### DATA FOR THIS EXERCISE
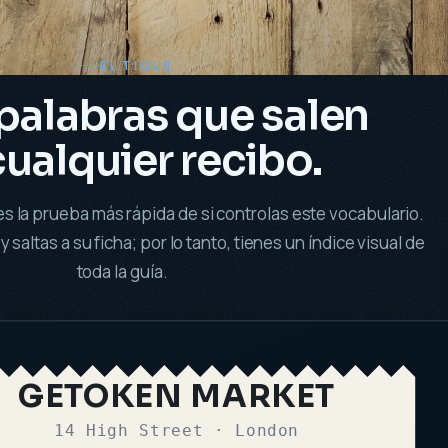
EL TIQUE
palabras que salen
cualquier recibo.
es la prueba más rápida de si controlas este vocabulario.
saltas a su ficha; por lo tanto, tienes un índice visual de
toda la guía.
GETOKEN MARKET
14 High Street · London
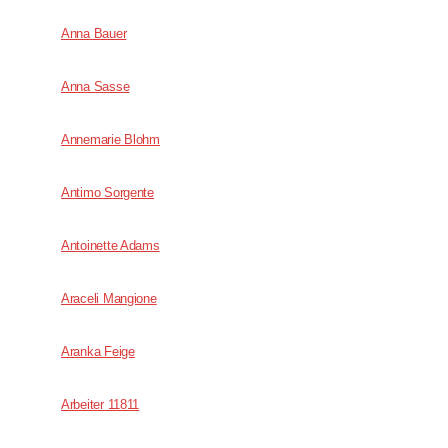
Anna Bauer
Anna Sasse
Annemarie Blohm
Antimo Sorgente
Antoinette Adams
Araceli Mangione
Aranka Feige
Arbeiter 11811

### TASK BRIEF
The material above must be reproduced line for line, with the images omitted.

### SOLUTION
EL TIQUE
palabras que salen
cualquier recibo.
es la prueba más rápida de si controlas este vocabulario.
saltas a su ficha; por lo tanto, tienes un índice visual de
toda la guía.
GETOKEN MARKET
14 High Street · London
Anna Bauer
Anna Sasse
Annemarie Blohm
Antimo Sorgente
Antoinette Adams
Araceli Mangione
Aranka Feige
Arbeiter 11811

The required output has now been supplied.